The results of the 2018 Breeding Bird Survey (BBS) have been published and they are far from encouraging. In addition to the steady decline in bird numbers over recent decades, the memorable Beast from the East appears to have taken its toll on both resident and migrant birds.
The Beast from the East
The Beast from the East arrived in March 2018, bringing with it unseasonal snow and ice. This seems to have had a serious impact on smaller birds as the goldcrest saw a decline in population of 38 per cent. The population of long-tailed tits fell by 22 per cent and the Common kingfisher also suffered severely. It is important to remember that the figures represent the fall in populations which took place in just one year.
To make matters worse, the Beast from the East was followed by strong northerly winds from the Sahara which hampered spring migrations and so many species arrived back on our shores in smaller numbers. There were 42 per cent fewer sand martins spotted, for instance.

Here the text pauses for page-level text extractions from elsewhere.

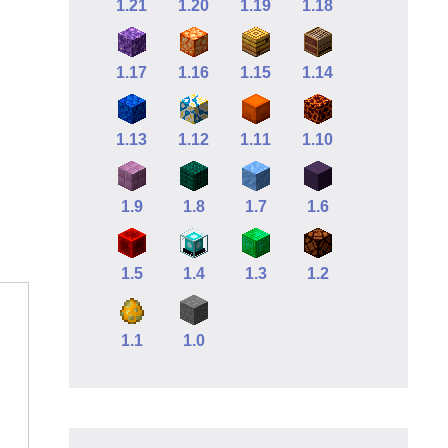
1.21
1.20
1.19
1.18
1.17
1.16
1.15
1.14
1.13
1.12
1.11
1.10
1.9
1.8
1.7
1.6
1.5
1.4
1.3
1.2
1.1
1.0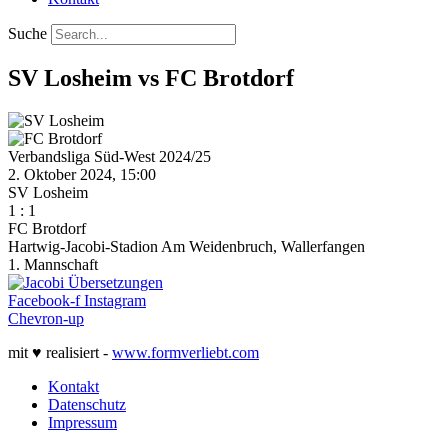
Suche
SV Losheim vs FC Brotdorf
Verbandsliga Süd-West 2024/25
2. Oktober 2024, 15:00
SV Losheim
1
:
1
FC Brotdorf
Hartwig-Jacobi-Stadion Am Weidenbruch, Wallerfangen
1. Mannschaft
Facebook-f
Instagram
Chevron-up
mit ♥ realisiert -
www.formverliebt.com
Kontakt
Datenschutz
Impressum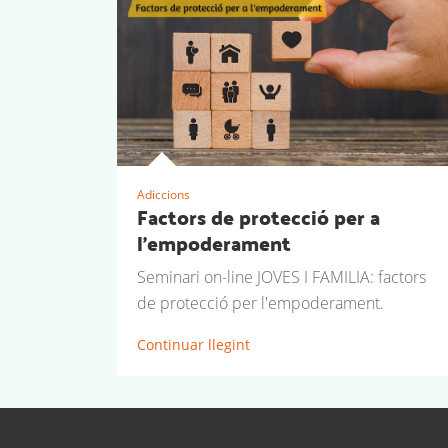
Adiccions
Factors de protecció per a
l'empoderament
Seminari on-line JOVES I FAMILIA: factors
de protecció per l'empoderament.
Continuar llegint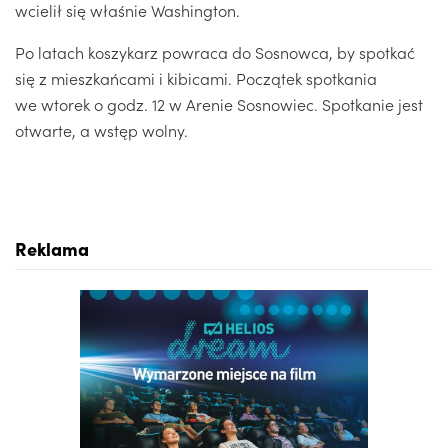
wcielił się właśnie Washington.
Po latach koszykarz powraca do Sosnowca, by spotkać
się z mieszkańcami i kibicami. Początek spotkania
we wtorek o godz. 12 w Arenie Sosnowiec. Spotkanie jest
otwarte, a wstęp wolny.
Reklama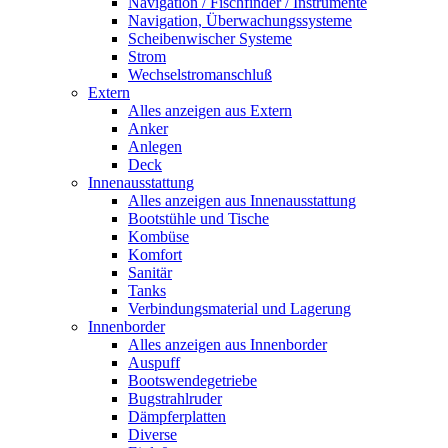
Navigation / Fischfinder / Instrumente
Navigation, Überwachungssysteme
Scheibenwischer Systeme
Strom
Wechselstromanschluß
Extern
Alles anzeigen aus Extern
Anker
Anlegen
Deck
Innenausstattung
Alles anzeigen aus Innenausstattung
Bootstühle und Tische
Kombüse
Komfort
Sanitär
Tanks
Verbindungsmaterial und Lagerung
Innenborder
Alles anzeigen aus Innenborder
Auspuff
Bootswendegetriebe
Bugstrahlruder
Dämpferplatten
Diverse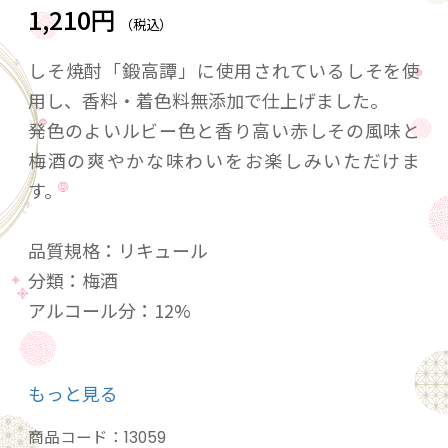
1,210円
（税込）
しそ焼酎「鍛高譚」に使用されているしそを使
用し、香料・着色料無添加で仕上げました。
発色のよいルビー色と香り高い赤しその風味と
梅酒の爽やかな味わいをお楽しみいただけま
す。
品質規格：リキュール
分類：梅酒
アルコール分：12%
20歳未満の飲酒は法律で禁止されています。当
もっと見る
店は20歳未満の方への酒類の販売はいたしてお
りません。
商品コード：
13059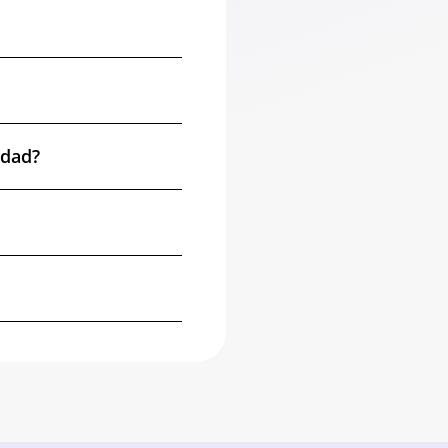
idad?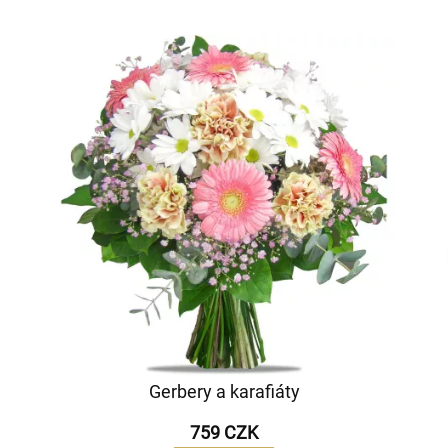
Gerbery a karafiáty
759 CZK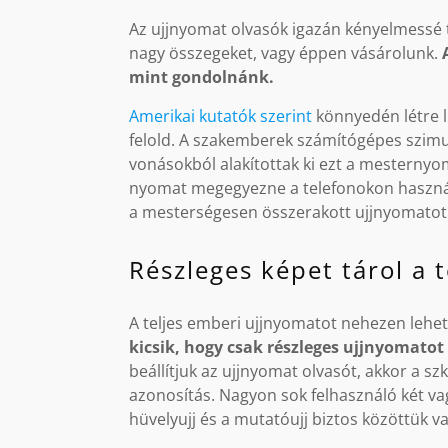
Az ujjnyomat olvasók igazán kényelmessé te
nagy összegeket, vagy éppen vásárolunk.
mint gondolnánk.
Amerikai kutatók szerint
könnyedén létre 
felold. A szakemberek számítógépes szimu
vonásokból alakítottak ki ezt a mesternyo
nyomat megegyezne a telefonokon használt
a mesterségesen összerakott ujjnyomatot
Részleges képet tárol a 
A teljes emberi ujjnyomatot nehezen lehe
kicsik, hogy csak részleges ujjnyomatot
beállítjuk az ujjnyomat olvasót, akkor a s
azonosítás. Nagyon sok felhasználó két va
hüvelyujj és a mutatóujj biztos közöttük v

Do birds have bouncebackability?
Birds do have the ability to bounce back quickly from short term declines and so it is hoped that the results of the 2019 survey will show that their numbers have recovered. But short term declines due to specific events are one thing, long term declines are always more worrying. The available figures suggest that we should be very worried indeed. But many people are not even aware that there is a problem.
People believe that nature is thriving
The latest statistics on British birds’ lost populations provided by the RSPB show that a shocking 40 million birds have vanished from Britain in the last 50 years. More than half of all native species are in decline. Incredibly, the available statistics also show that only 15 per cent of UK residents are aware that anything is wrong. 27 per cent of people apparently believe that nature is doing well.
Soundtrack for life
It is vital that awareness of the crisis is raised. To this end the Royal Society for the Protection of Birds (RSPB) is launching the Let Nature Sing Campaign. This features a recorded track of endangered birds singing which is being released to the charts.
Everywhere you look there are signs that all is not well. Nature is falling silent as bird population diminish. The RSPB believe that there simply aren’t enough people talking about the problem and so have decided to let the birds speak for themselves. The new recording highlights what could be lost forever and provides a useful reminder of how beautiful bird song is.
It is possible for wildlife to recover and to be saved for future generations, but more people must become aware of the problems. The more people who talk about the issues or take positive action, the easier it will be to effect the required change. Birdsong is a crucial indicator of the health of our the ecosystem as a whole, meaning that the decline in birds is indicative of the potential for an even bigger disaster.
Hopefully the RSPB recording will raise awareness of the issues and inspire everyone to join the fight to save our birds.